Petticoat Hill offers 1.5 miles of trails on the 60-acre property with strenuous hiking in most parts.
WILLIAMSBURG—Legend has it that there once was a Williamsburg farmer with seven daughters, each with five petticoats washed on Mondays and hung on the clothesline at the top of their hill. People from miles around could see 35 petticoats drying in the fresh air, a sight that gave the place its name.
Petticoat Hill is one of a group of three hills that rises more than 1,000 feet above south Williamsburg. By the late 18th century, it was the most populated part of town, active with farming families who cleared the area for crops and pasture.
“The settlers tended to settle on the hills because bottom lands were typically swampy,” explains James M. Caffrey, superintendent for the Williamstown and Windsor Management Unit for the Trustees of Reservations.
The farmsteads have disappeared, reclaimed now by the forest, which obscures views that once extended to the Connecticut River, Mounts Tom and Holyoke.
Hemlock, white pine, red and black oak, yellow and black birch, shagbark hickory, and sugar and red maple trees now grow there, some more than 110 feet tall, among the tallest in the region.

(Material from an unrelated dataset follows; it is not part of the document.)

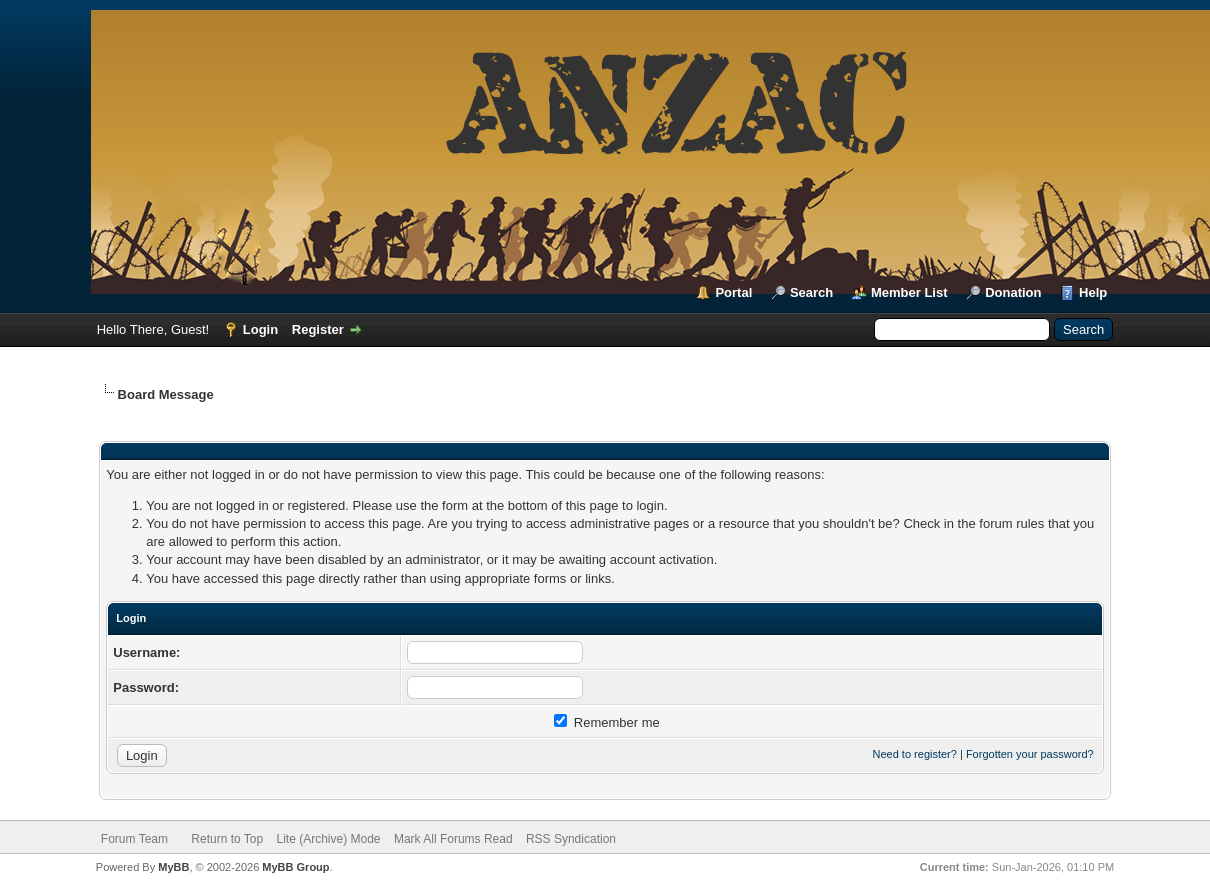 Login (260, 329)
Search (811, 292)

The property lost many of its hemlocks to the hemlock woolly adelgid. “When the hemlocks died, the resurgent growth was incredible with a broad range of native shrubs and woodland wild flowers that exploded on the hillsides,” Caffrey said. Visitors to Petticoat Hill will see succession and forest growth “probably at its boldest as these plants re-find their way in the woods” where they haven’t been for more than a hundred years.
Now Trustees of Reservations land, Petticoat Hill offers 1.5 miles of trails on the 60-acre property with strenuous hiking in most parts; visitors are encouraged to allow a minimum of two hours for a hike. Snowshoers are welcome, too.
And, during the times of the year when there are no leaves on the trees, there is a bit of a view of the Holyoke Range and the community of Williamsburg.
But for Caffrey, the draw is the trees.
“This property has trees you would see in the valley areas and in the uplands,” he said. “They are rich woods you don’t see in a lot of areas.”
Original acreage at the reservation was a gift of Mrs. Edward W. Nash in 1906 in memory of her husband. Additional land was given in 1924.